> What is needed: Print all records exactly, leaving nothing out.
■ ■ ■ ■
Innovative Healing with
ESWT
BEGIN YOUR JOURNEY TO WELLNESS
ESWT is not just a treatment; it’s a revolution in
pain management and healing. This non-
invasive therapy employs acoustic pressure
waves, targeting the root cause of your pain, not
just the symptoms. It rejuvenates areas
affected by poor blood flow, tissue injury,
■ ■ ■ ■
> Exercise answer:
Innovative Healing with
ESWT
BEGIN YOUR JOURNEY TO WELLNESS
ESWT is not just a treatment; it’s a revolution in
pain management and healing. This non-
invasive therapy employs acoustic pressure
waves, targeting the root cause of your pain, not
just the symptoms. It rejuvenates areas
affected by poor blood flow, tissue injury,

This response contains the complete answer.